== Exercise input ==
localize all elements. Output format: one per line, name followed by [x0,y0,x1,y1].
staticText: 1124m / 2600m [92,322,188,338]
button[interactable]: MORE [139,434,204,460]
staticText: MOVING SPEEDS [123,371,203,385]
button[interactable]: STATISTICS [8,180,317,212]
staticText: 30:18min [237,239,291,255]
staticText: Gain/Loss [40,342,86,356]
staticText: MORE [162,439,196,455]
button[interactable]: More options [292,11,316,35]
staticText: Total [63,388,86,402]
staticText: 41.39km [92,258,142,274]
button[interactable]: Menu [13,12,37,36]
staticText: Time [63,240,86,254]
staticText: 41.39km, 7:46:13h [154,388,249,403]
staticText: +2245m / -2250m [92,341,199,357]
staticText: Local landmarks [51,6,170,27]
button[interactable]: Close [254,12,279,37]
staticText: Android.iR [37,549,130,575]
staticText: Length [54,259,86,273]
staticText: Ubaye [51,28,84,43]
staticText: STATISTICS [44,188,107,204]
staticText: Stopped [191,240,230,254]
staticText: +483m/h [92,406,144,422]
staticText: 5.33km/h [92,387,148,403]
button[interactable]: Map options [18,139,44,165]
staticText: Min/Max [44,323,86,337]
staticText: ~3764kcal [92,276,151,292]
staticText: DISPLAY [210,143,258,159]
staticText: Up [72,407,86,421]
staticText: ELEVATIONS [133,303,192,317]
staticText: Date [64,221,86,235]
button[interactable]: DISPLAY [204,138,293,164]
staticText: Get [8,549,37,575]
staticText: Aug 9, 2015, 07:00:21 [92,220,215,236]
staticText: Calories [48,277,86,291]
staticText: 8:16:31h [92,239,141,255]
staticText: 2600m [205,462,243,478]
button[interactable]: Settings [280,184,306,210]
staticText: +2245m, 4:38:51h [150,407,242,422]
===
== Task description ==
Considering only the records above, state the number of lines that include the word "DISPLAY", with nothing added.

== Your solution ==
2